Kepada seluruh anak-anak adat Papua dimanapun berada, kami menyerukan untuk tidak mudah menyerahkan diri dalam skenario pihak lain yang bertujuan memecah belah kesatuan masyarakat adat papua, dan membuat konflik diantara kita.
Terkait dengan nasib mahasiswa Papua yang sedang berstudi di luar Papua ataupun yang telah pulang ke Tanah Papua, Dewan Adat Papua menyerukan kepada Presiden Republik Indonesia, Gubernur Provinsi Papua dan Gubernur Papua Barat serta Bupati dan Walikota se-Tanah Papua untuk membangun komunikasi efektif dengan semua mahasiswa dan orang tua/wali serta masyarakat di kota-kota studi, perguruan tinggi negeri dan swasta di seluruh Indonesia untuk memastikan jaminan keamanan dan kelanjutan studi bagi mahasiwa/mahasiswi Papua diluar Tanah Papua.
Sebagai penutup, DAP perlu menegaskan bahwa rasisme terhadap masyarakat Papua sekarang ini adalah manifestasi dari kebijakan negara yang salah sejak awal.
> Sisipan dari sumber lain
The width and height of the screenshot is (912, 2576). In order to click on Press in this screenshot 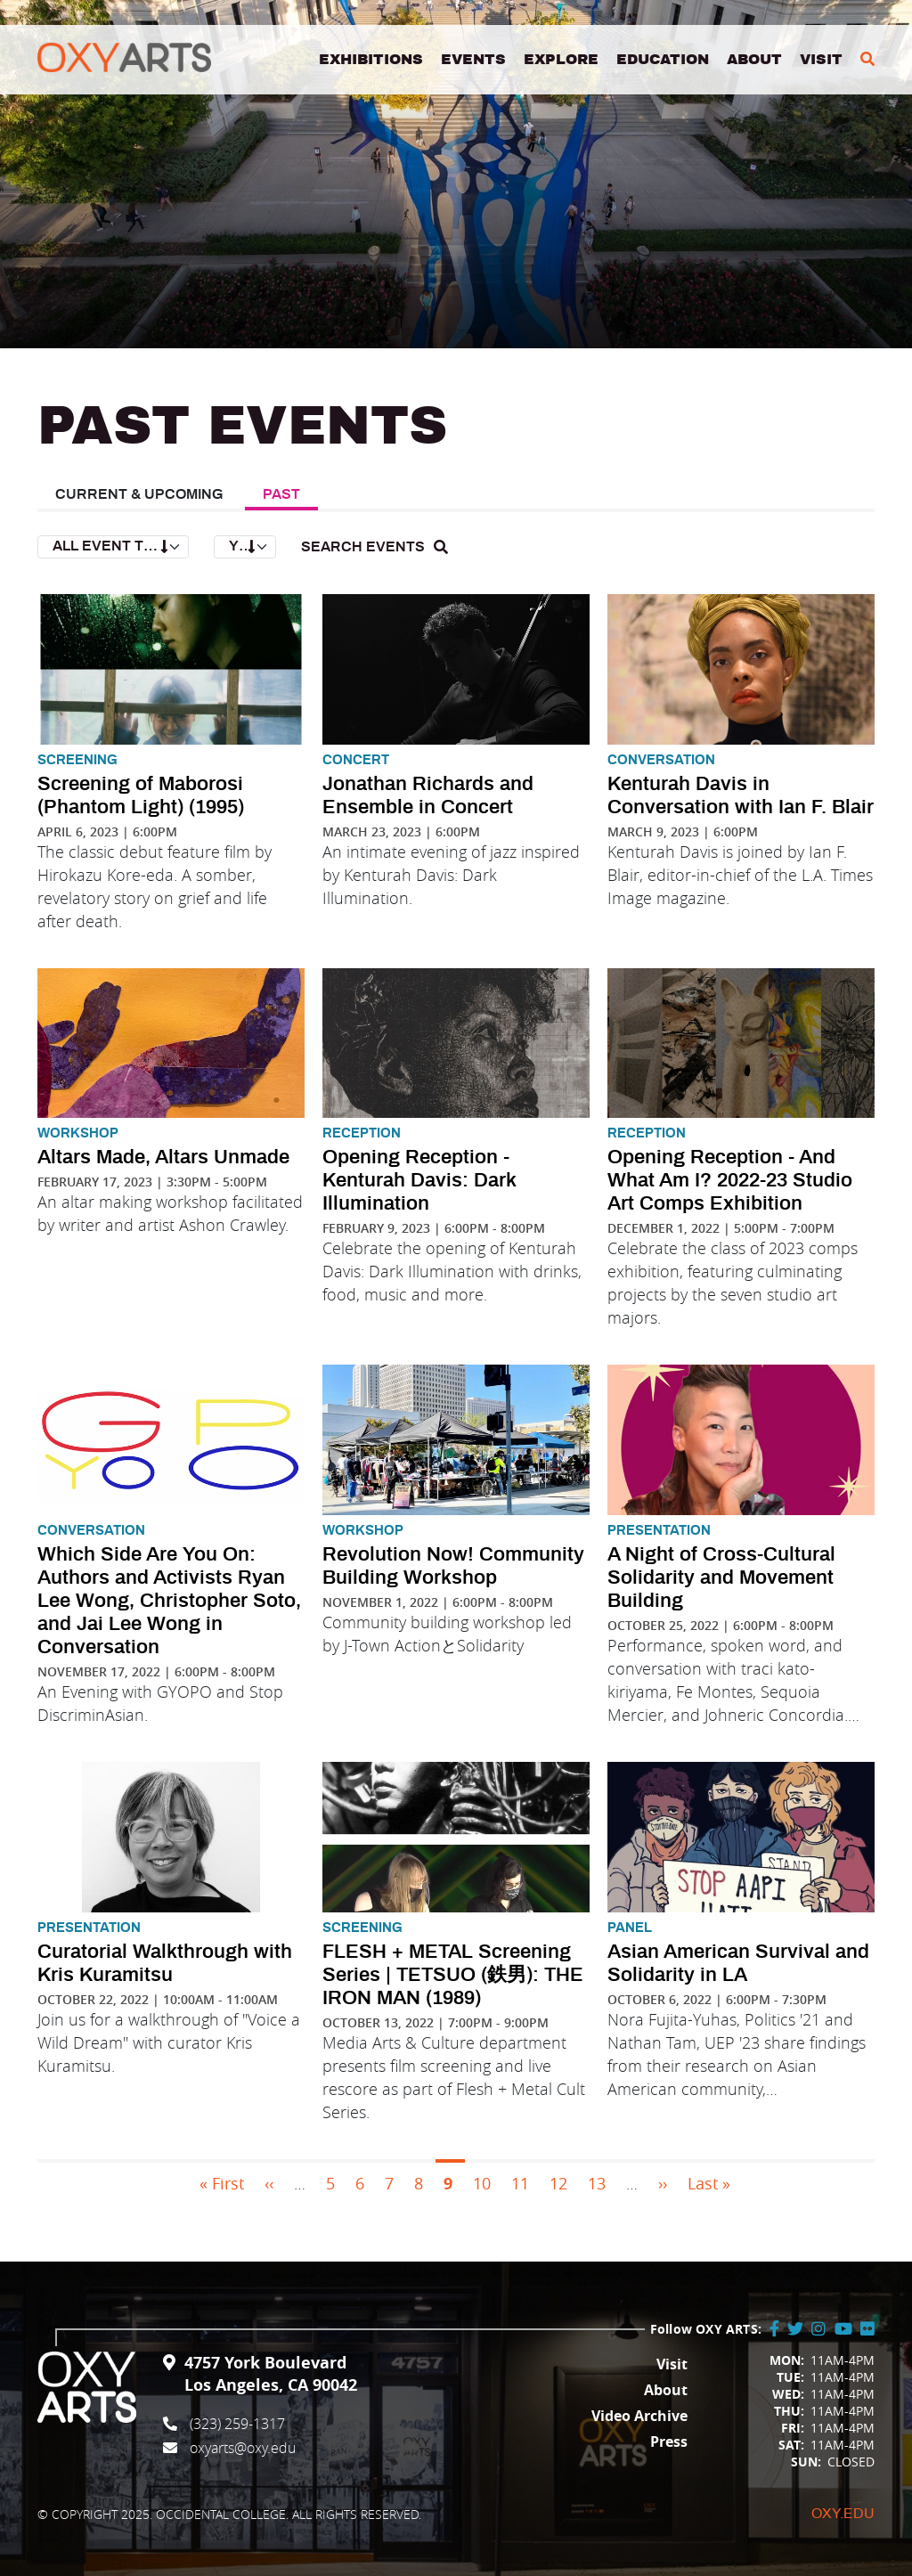 , I will do `click(669, 2441)`.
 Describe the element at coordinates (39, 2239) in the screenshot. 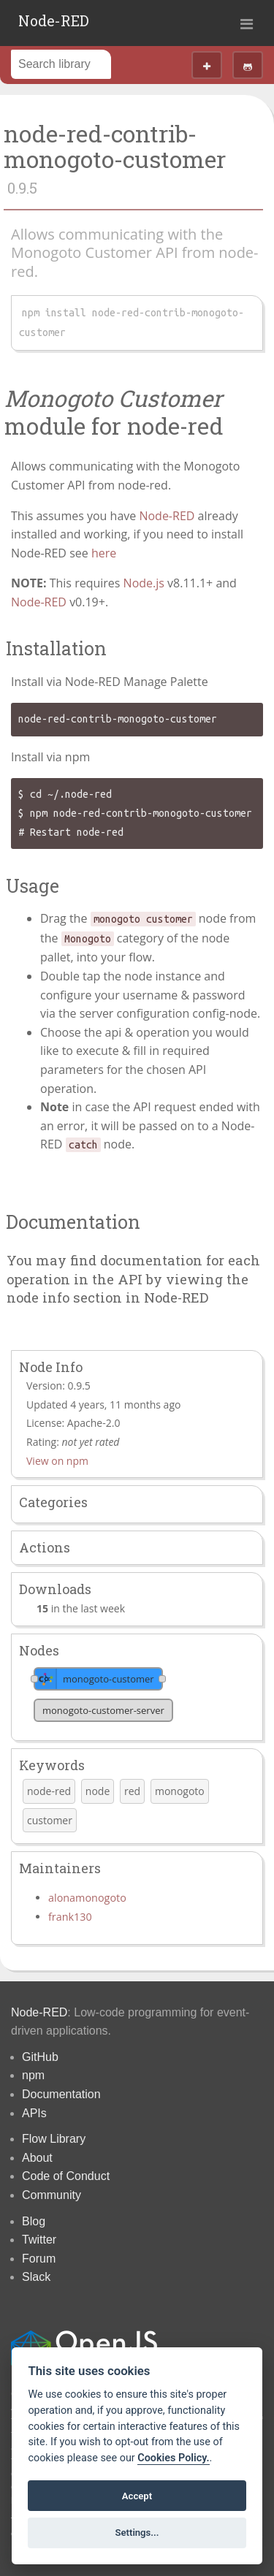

Masyarakat adat Papua tidak pernah dianggap mampu mengurus diri sendiri di atas tanah leluhurnya.
Sebagai akibatnya, sangat mudah orang-orang dari luar diangkat menjadi pejabat di Papua-walaupun mereka sesungguhnya tidak memiliki empati atau kapasitas untuk merancang program-program pembangunan yang benar-benar melindungi, berpihak dan memberdayakan masyarakat adat Papua (Red).